A review of Kevin Smith's "Red Province" "Red State" Tour

Kevin Smith addressing the crowd at the Toronto showing of Red State

We Kevin Smith fans are a tragically unattractive crowd, filled with the overweight (myself included), the ambiguously sexual, and a lot of virgins. This, of course, speaks to the very heart of the Smith movement — the SMovement, if you will: You don’t have to be Hollywood Hot to belong.

Likely, I am the only person other than Smith’s own mother, Grace, who’s ever attended a screening in pearls.

But this story isn’t about me. It’s about a fat kid from New Jersey who followed his heart and achieved every damn thing he put his mind to. He made a $28,000 movie on credit cards that kicked off a lucrative career with Miramax at the height of the indie film scene, married a good looking, thin blond who he has blissfully been with for 13 years, branched out into new media with SModcast Internet Radio, and is now ready to fold up his director’s chair for the last time.

Though first he has to make an epic 2-part period piece about Canadian hockey that spans from 1950 to 1980.

But before Hit Somebody even gets made, Smith is touring from town to town with his penultimate brainchild, Red State. A 4-year labor of love, Red State — a horror movie based on America’s favorite domestic villains, the Westboro Baptist Church — was made for the absurdly un-Hollywood price of four million bucks. By begging his stellar cast, which includes John Goodman, Melissa Leo and Michael Parks as the Fred Phelps character Abin Cooper, to work for pennies on the dollars they usually command, Smith was able to keep costs down.

Then came the moment of revolution at Sundance when he screened the flick for the first time, took to the stage brandishing a hockey stick, and told traditional marketing and media to get stuffed. He was going to market his little film ex-studio, and make back all his investors’ money in record time without the nonsensical and ill-placed $10,000 ad spots on Lifetime.

Realizing he had a built-in audience who would flock to his films with or without an expensive ad buy, he began to appeal to them directly, through SModcast, on Twitter and by launching Red State of the Union, a podcast of Q & A about the movie. Furthermore he gave web-savvy fans the opportunity to host posters and trailers on their sites by auctioning off the privilege and giving the money to charity.

Michael Parks as the chillingly holy Abin Cooper

The end result is a chilling 90 minute trip to Cooper’s Dell, where the Cooper family’s Five Points Trinity Church compound and its God Hates Fags message, leads to a Waco-like standoff with the ATF. Michael Parks essays the role of patriarch with such charm that for a brief moment you forget he’s the bad guy. The bad guy who believes Jesus is on his side.

John Goodman of Roseanne fame plays the lead ATF agent with the order to leave no witnesses. He struggles with the order, wanting to spare not only the children of Cooper’s Dell, but his own career as well.

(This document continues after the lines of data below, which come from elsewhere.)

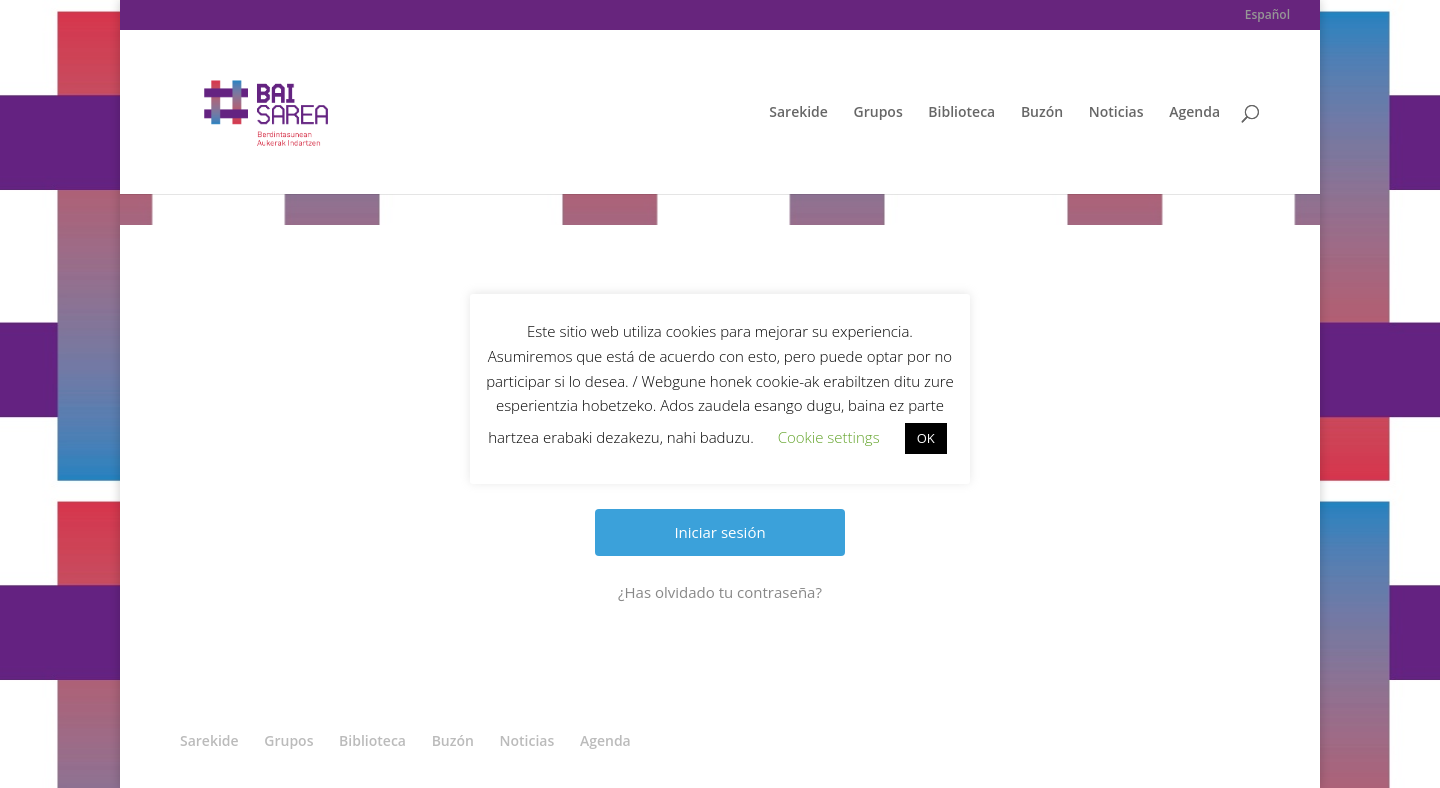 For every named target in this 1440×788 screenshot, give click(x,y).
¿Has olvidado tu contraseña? (720, 592)
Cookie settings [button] (829, 437)
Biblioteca (961, 113)
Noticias (1116, 113)
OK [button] (926, 438)
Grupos (878, 113)
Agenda (1194, 113)
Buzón (1042, 113)
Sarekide (798, 113) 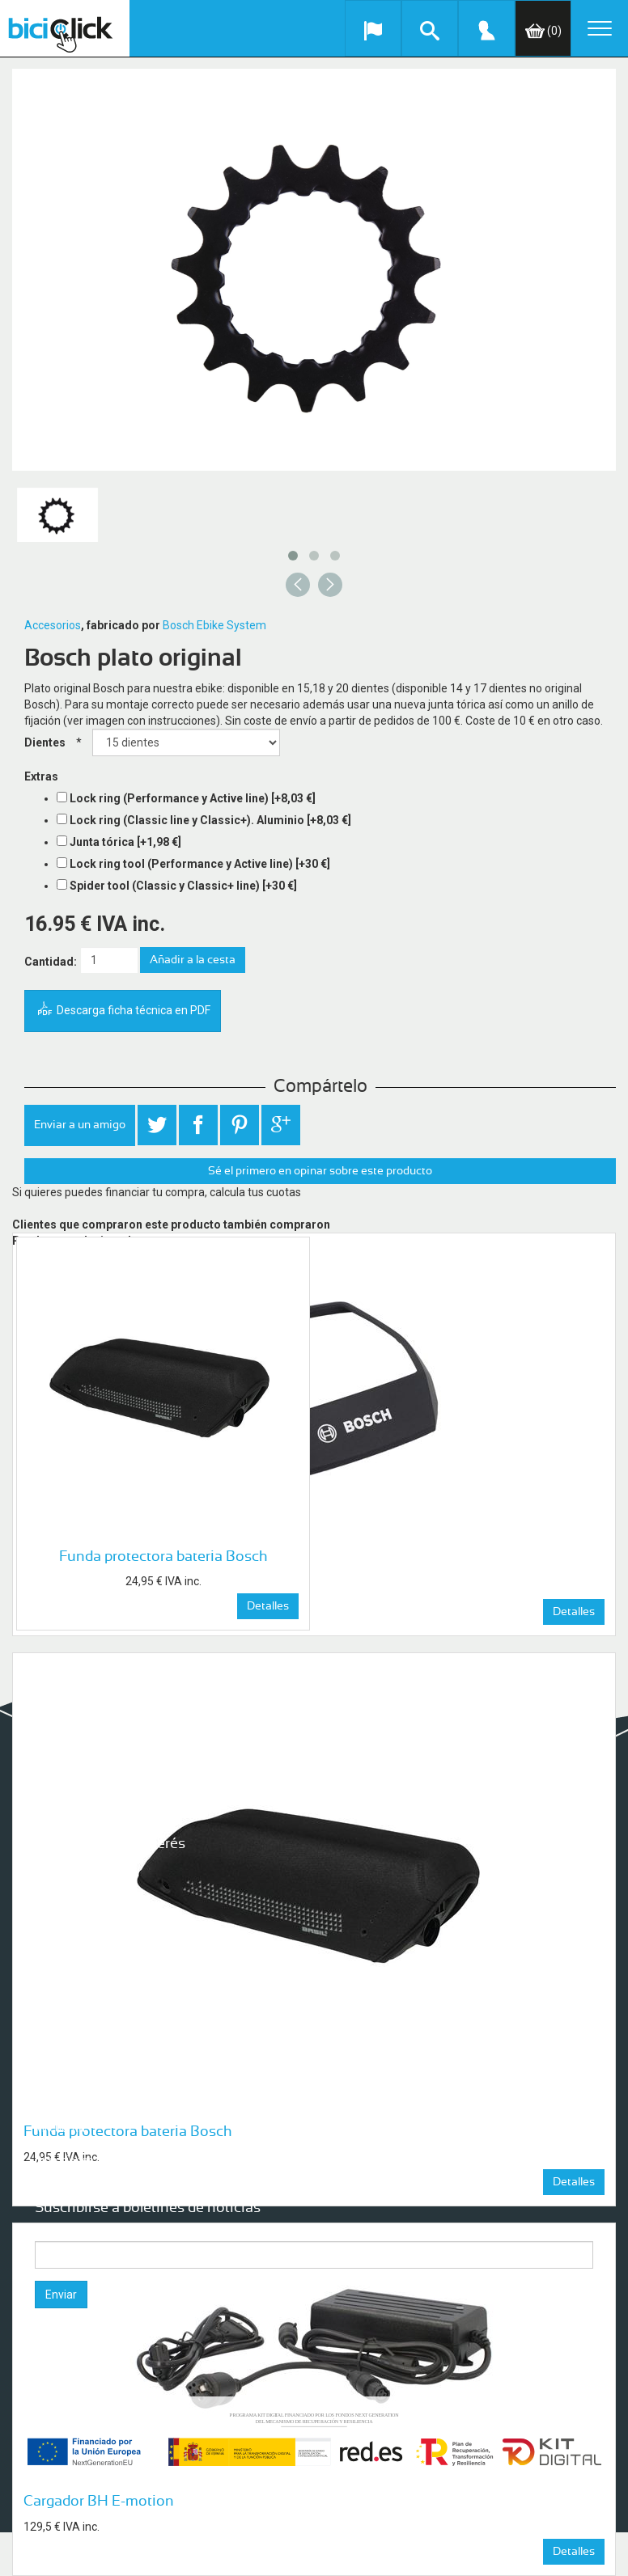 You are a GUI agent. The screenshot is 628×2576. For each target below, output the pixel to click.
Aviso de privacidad (84, 1966)
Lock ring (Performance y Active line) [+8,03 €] (193, 798)
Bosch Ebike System (214, 625)
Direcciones (64, 2160)
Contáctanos (67, 1998)
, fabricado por (120, 625)
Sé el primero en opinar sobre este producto (320, 1171)
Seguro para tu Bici (83, 1885)
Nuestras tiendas (78, 1917)
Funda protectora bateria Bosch (163, 1557)
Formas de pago (76, 1933)
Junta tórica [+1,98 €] (125, 841)
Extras (41, 776)
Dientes (45, 742)
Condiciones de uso (84, 1982)
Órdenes (56, 2144)
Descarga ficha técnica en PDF (122, 1010)
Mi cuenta (60, 2127)
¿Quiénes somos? (80, 1869)
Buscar (52, 2071)
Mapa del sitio (70, 2014)
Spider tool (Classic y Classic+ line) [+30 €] (183, 885)
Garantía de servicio (85, 1901)
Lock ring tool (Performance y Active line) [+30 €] (200, 863)
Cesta (50, 2176)
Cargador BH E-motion (98, 2501)
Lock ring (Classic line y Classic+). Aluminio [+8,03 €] (210, 820)
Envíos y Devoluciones (90, 1950)
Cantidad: (50, 961)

The film is one of bad choices: Bad choices on the part of the boys who go wandering into Cooper’s Dell for immoral purposes, on the part of the Coopers who are killing in the name of the Lord, and on the part of the ATF, who frankly should have learned from their epic mistake in Waco. Every man had a chance to choose differently, and the choices they made led to an apocalyptic ending.

According to Smith, the movie — though excellent and far different than any movie he’s ever made in the past — is merely icing on the Kevin Smith cake. His real passion and profit is to show up in live venues, such as the Toronto Underground Cinema, which hosted the Red State screening, and talk.

He can talk for hours.

The pre-screening press conference alone was 80 minutes of Smith answering two questions, and a similar Q & A with the audience followed for nearly two hours after the film. His retro method of taking Red State from place to place, second-run venue to second-run venue, and hosting his Evening With Kevin Smith one-man shows alongside his film is a value-added entertainment package that his fans flock to.

The Toronto screening of Red State was sold out to the tune of 750 seats, as was his previous showing the night before in Montreal, and all other shows on the tour thus far. Whenever he plays Toronto – usually at Roy Thompson Hall – he regularly sells out whether his stay is one night or two.

While he may be soon bowing out of film making, Kevin Smith is far from leaving the entertainment business. Only now, as he says, he plans to focus more on the entertainment, and less on the business.


Wendy Sullivan is a freelance writer and political commentator, and has become Landmark Report's resident Kevin Smith guru. She is based out of Toronto.